Prior to the expiration of the ten day redemption period, the borrower filed an emergent motion seeking additional time to redeem the property. The court granted the motion, having heard the borrower testify that the lender had not reviewed his most recent proposal for a loan modification. The lender, after considering the borrower’s additional submissions, again denied his proposal for modification. It believed that the borrower could not satisfy the payments on a modified loan. The borrower filed another emergent motion to extend the redemption period, but the motion was denied. The borrower appealed, arguing that he was denied a meaningful opportunity to participate in the foreclosure mediation process because previously he had been unrepresented by a housing counselor or attorney.

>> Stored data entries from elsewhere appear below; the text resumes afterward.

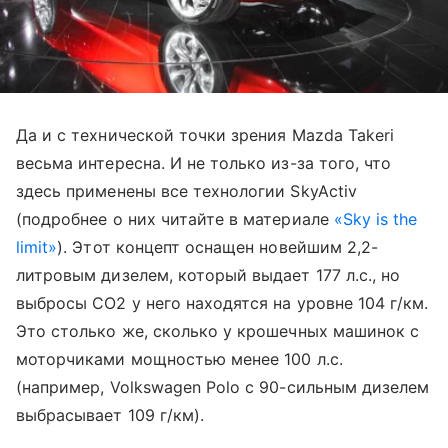
Да и с технической точки зрения Mazda Takeri
весьма интересна. И не только из-за того, что
здесь применены все технологии SkyActiv
(подробнее о них читайте в материале
«Sky is the
limit»
). Этот концепт оснащен новейшим 2,2-
литровым дизелем, который выдает 177 л.с., но
выбросы СО2 у него находятся на уровне 104 г/км.
Это столько же, сколько у крошечных машинок с
моторчиками мощностью менее 100 л.с.
(например, Volkswagen Polo с 90-сильным дизелем
выбрасывает 109 г/км).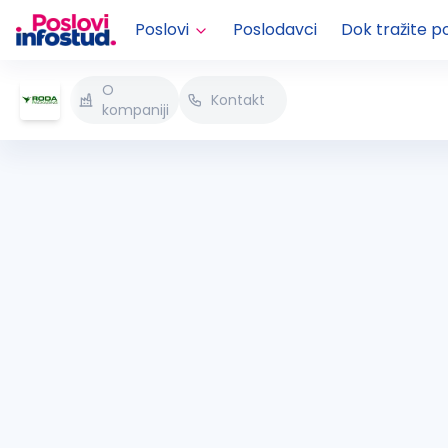
Poslovi
Poslodavci
Dok tražite p
O
Kontakt
kompaniji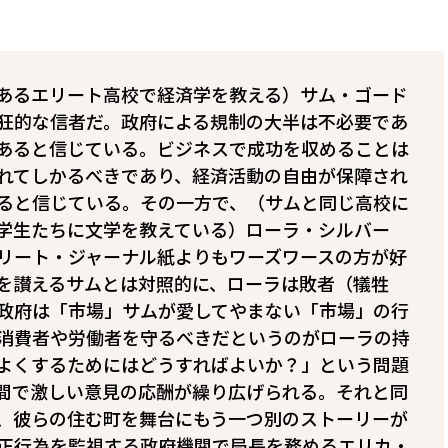
.にあるエリート高校で経済学を教える）サム・ゴード
狂的な信者だ。政府による規制の大半は不必要であ
あると信じている。ビジネスで成功を収めることは
れてしかるべきであり、経済活動の自由が保障され
ると信じている。その一方で、（サムと同じ高校に
学生たちに文学を教えている）ローラ・シルバー
リート・ジャーナル紙よりもワーズワースの方が好
を讃えるサムとは対照的に、ローラは敗者（犠牲
府は「市場」――サムが愛してやまない「市場」――の行
消費者や労働者を守るべきだというのがローラの持
よくするためにはどうすればよいか？」という問題
間で激しい意見の応酬が繰り広げられる。それと同
、彼らの住む町を舞台にもう一つ別のストーリーが
正行為を監視する政府機関で局長を務めるエリカ・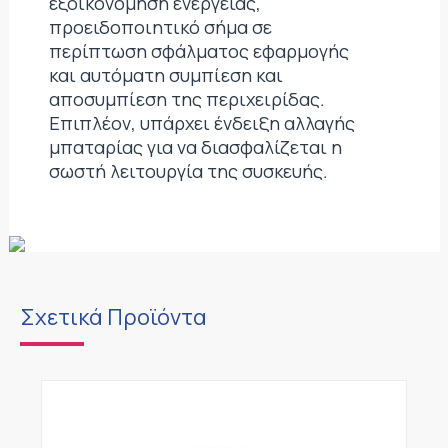
εξοικονόμηση ενέργειας,
προειδοποιητικό σήμα σε
περίπτωση σφάλματος εφαρμογής
και αυτόματη συμπίεση και
αποσυμπίεση της περιχειρίδας.
Επιπλέον, υπάρχει ένδειξη αλλαγής
μπαταρίας για να διασφαλίζεται η
σωστή λειτουργία της συσκευής.
Σχετικά Προϊόντα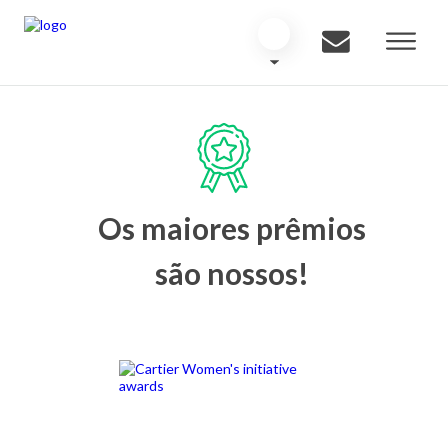
Os maiores prêmios
são nossos!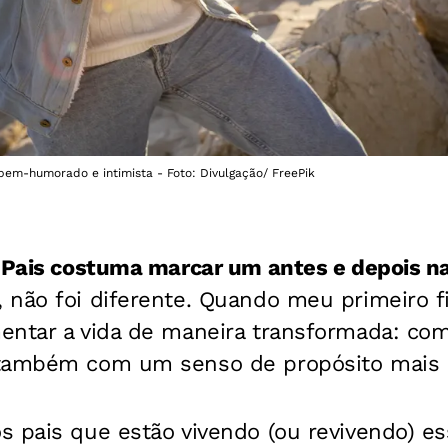
bem-humorado e intimista - Foto: Divulgação/ FreePik
s Pais costuma marcar um antes e depois na
 não foi diferente. Quando meu primeiro f
entar a vida de maneira transformada: com
 também com um senso de propósito mais 
 pais que estão vivendo (ou revivendo) es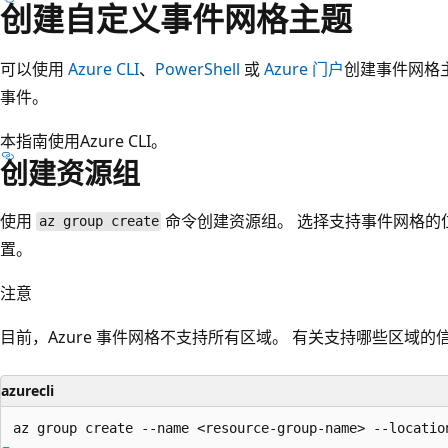
创建自定义事件网格主题
可以使用
Azure CLI
、
PowerShell
或
Azure 门户
创建事件网格主题
事件。
本指南使用Azure CLI。
创建资源组
使用
命令创建资源组。 选择支持事件网格的
az group create
置。
注意
目前，Azure 事件网格不支持所有区域。 有关支持哪些区域
azurecli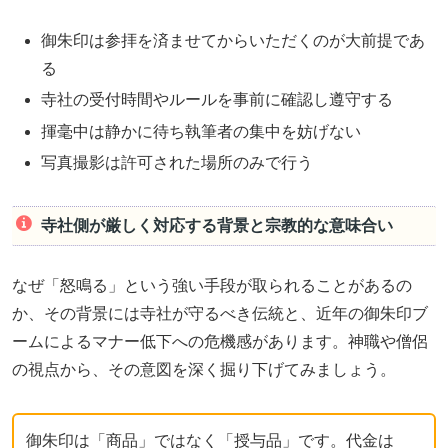
御朱印は参拝を済ませてからいただくのが大前提であ
る
寺社の受付時間やルールを事前に確認し遵守する
揮毫中は静かに待ち執筆者の集中を妨げない
写真撮影は許可された場所のみで行う
寺社側が厳しく対応する背景と宗教的な意味合い
なぜ「怒鳴る」という強い手段が取られることがあるの
か、その背景には寺社が守るべき伝統と、近年の御朱印ブ
ームによるマナー低下への危機感があります。神職や僧侶
の視点から、その意図を深く掘り下げてみましょう。
御朱印は「商品」ではなく「授与品」です。代金は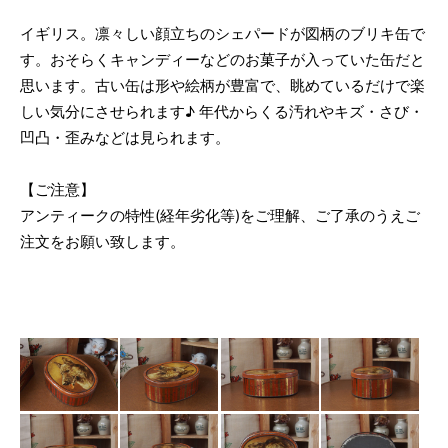
イギリス。凛々しい顔立ちのシェパードが図柄のブリキ缶で
す。おそらくキャンディーなどのお菓子が入っていた缶だと
思います。古い缶は形や絵柄が豊富で、眺めているだけで楽
しい気分にさせられます♪ 年代からくる汚れやキズ・さび・
凹凸・歪みなどは見られます。
【ご注意】
アンティークの特性(経年劣化等)をご理解、ご了承のうえご
注文をお願い致します。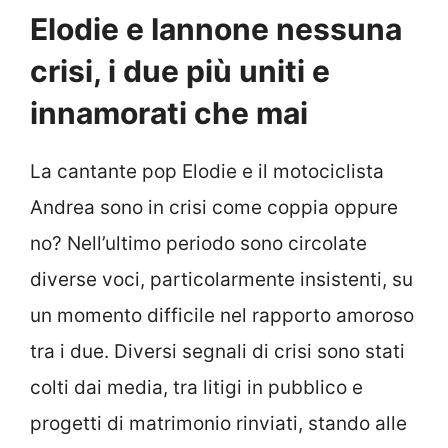
Elodie e Iannone nessuna
crisi, i due più uniti e
innamorati che mai
La cantante pop Elodie e il motociclista
Andrea sono in crisi come coppia oppure
no? Nell’ultimo periodo sono circolate
diverse voci, particolarmente insistenti, su
un momento difficile nel rapporto amoroso
tra i due. Diversi segnali di crisi sono stati
colti dai media, tra litigi in pubblico e
progetti di matrimonio rinviati, stando alle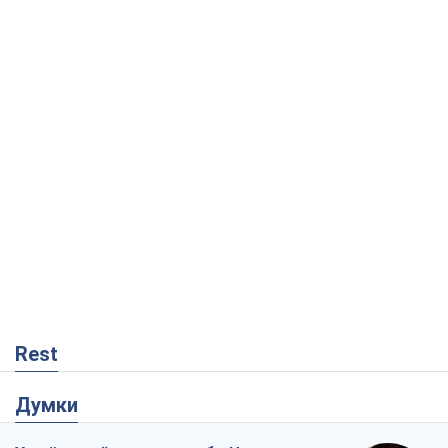
Rest
Думки
Український парадокс, або Чому у
Путіна нічого не вийшло з Україною
Віталій Портников
7,0 т.
Москва висуває претензії Пекіну:
дружба перетворюється на залежність
Росії від Китаю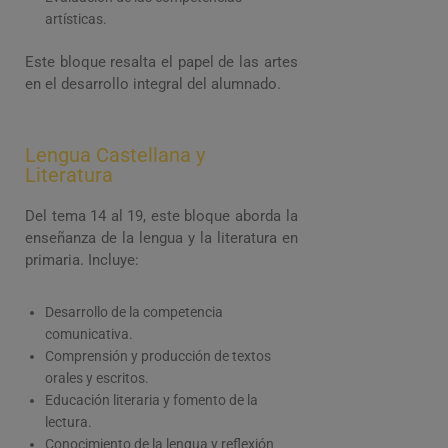
artísticas.
Este bloque resalta el papel de las artes
en el desarrollo integral del alumnado.
Lengua Castellana y
Literatura
Del tema 14 al 19, este bloque aborda la
enseñanza de la lengua y la literatura en
primaria. Incluye:
Desarrollo de la competencia
comunicativa.
Comprensión y producción de textos
orales y escritos.
Educación literaria y fomento de la
lectura.
Conocimiento de la lengua y reflexión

On appeal, the Appellate Division affirmed the lower court’s use of discretion in denying the borrower’s request for a further extension to redeem. The Court explained the foreclosure mediation process was created in response to the mortgage foreclosure crisis, and that courts were directed to encourage mediation in all foreclosure cases whenever a homeowner files opposition in a foreclosure proceeding. In this matter, the lower court gave the borrower all necessary information and instructions regarding completion of the worksheet and a list of housing counselors and attorneys who could assist the borrower in the mediation. The Court said that although the borrower attended the mediation unassisted, he acquired effective assistance after the mediation from an able housing counselor and assembled his proofs for the lender’s review. The lender gave ample extensions to engage in negotiations with the borrower, even after the redemption period began. Unfortunately, the borrower’s financial disclosures revealed an inability to satisfy the debt, even under a modified loan. The Court concluded that the borrower was afforded all of the benefits the mediation program was designed to provide, and was not treated unfairly in this forum.